WHAT NEEDS TO BE DONE. Only the lines from the one with "JN207 - BLANC" through the end of the material below belong in the reply; transcribe them exactly.

RECORDS SHOWN.
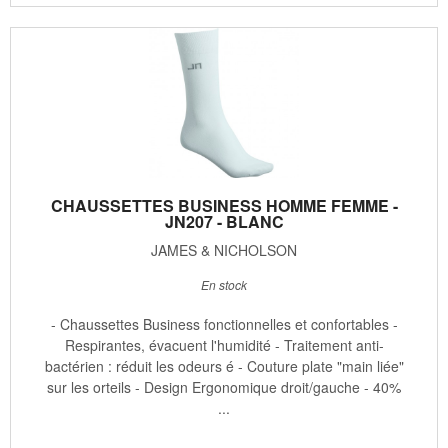
CHAUSSETTES BUSINESS HOMME FEMME -
JN207 - BLANC
JAMES & NICHOLSON
En stock
- Chaussettes Business fonctionnelles et confortables -
Respirantes, évacuent l'humidité - Traitement anti-
bactérien : réduit les odeurs é - Couture plate "main liée"
sur les orteils - Design Ergonomique droit/gauche - 40%
...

RESULT.
JN207 - BLANC
JAMES & NICHOLSON
En stock
- Chaussettes Business fonctionnelles et confortables -
Respirantes, évacuent l'humidité - Traitement anti-
bactérien : réduit les odeurs é - Couture plate "main liée"
sur les orteils - Design Ergonomique droit/gauche - 40%
...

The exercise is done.